Lipids were extracted according to published methods [37,38], and as described above (PL analysis of milk samples). The lipid extract was resolubilized in toluene and a 1 μL aliquot analyzed by GC-MS. The GC-MS (Shimadzu QP-2010, Shimadzu, Japan) was programmed to operate in full-scan mode scanning from 50–1000 m/z at 5 Hz (5000 Da/sec). The column (Restek RX 65TG, 30 m × 0.25 mm i.d, 0.10 µm film thickness,) was held at 70 °C for 2.5 min, then heated at 5 °C/min to 370 °C and held for 20 min.
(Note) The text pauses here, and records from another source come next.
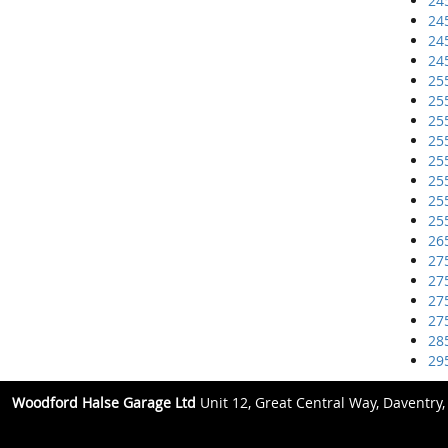
24
24
24
24
25
25
25
25
25
25
25
25
26
27
27
27
27
28
29
Woodford Halse Garage Ltd
Unit 12, Great Central Way, Daventry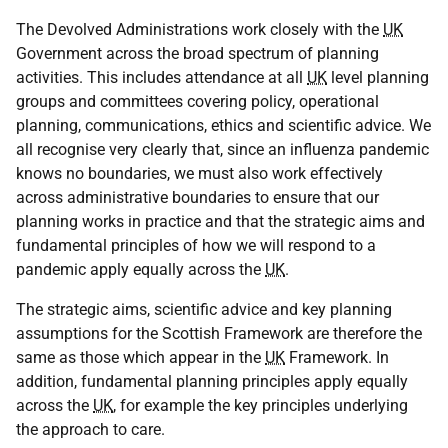
The Devolved Administrations work closely with the
UK
Government across the broad spectrum of planning
activities. This includes attendance at all
UK
level planning
groups and committees covering policy, operational
planning, communications, ethics and scientific advice. We
all recognise very clearly that, since an influenza pandemic
knows no boundaries, we must also work effectively
across administrative boundaries to ensure that our
planning works in practice and that the strategic aims and
fundamental principles of how we will respond to a
pandemic apply equally across the
UK
.
The strategic aims, scientific advice and key planning
assumptions for the Scottish Framework are therefore the
same as those which appear in the
UK
Framework. In
addition, fundamental planning principles apply equally
across the
UK
, for example the key principles underlying
the approach to care.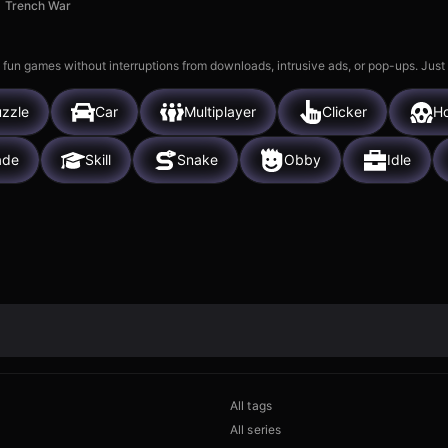
Trench War
 fun games without interruptions from downloads, intrusive ads, or pop-ups. Just
zzle
Car
Multiplayer
Clicker
Ho
ade
Skill
Snake
Obby
Idle
All tags
All series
Helium was used as carrier gas at a flow rate of 1.75 mL/min (48.5 cm/s linear velocity), and a split ratio of 15:1. The injector temperature was 350 °C. Putative species for TAGs were determined as described by Teng, Reis [39].

4.6. Ethics Statement

Collection of human milk was performed with approved consent by participants, Approval no. XHEC-C-2012-024, Xinhua Hospital Ethics Committee Affiliated to Shanghai Jiào tong University School of Medicine. The animal study was conducted under the oversight of the AgResearch Grasslands Animal Ethics Committee (approval number AEC13099; Palmerston North, New Zealand) in accordance with the New Zealand Animal Welfare Act 1999.

5. Conclusions

Our data show that feeding human milk or infant formula to weanling rats for a period of 28 days can lead to differences in total brain SM concentrations. These results are not explained by simple differences in FA concentrations of the human milk or infant formula fed to the rats, indicating the presence complex mechanisms governing the distribution of lipids in the brain. In future studies, a more detailed examination of the FA spatial distribution may shed more light on the functional differences of human milk and infant formula on brain structure and function.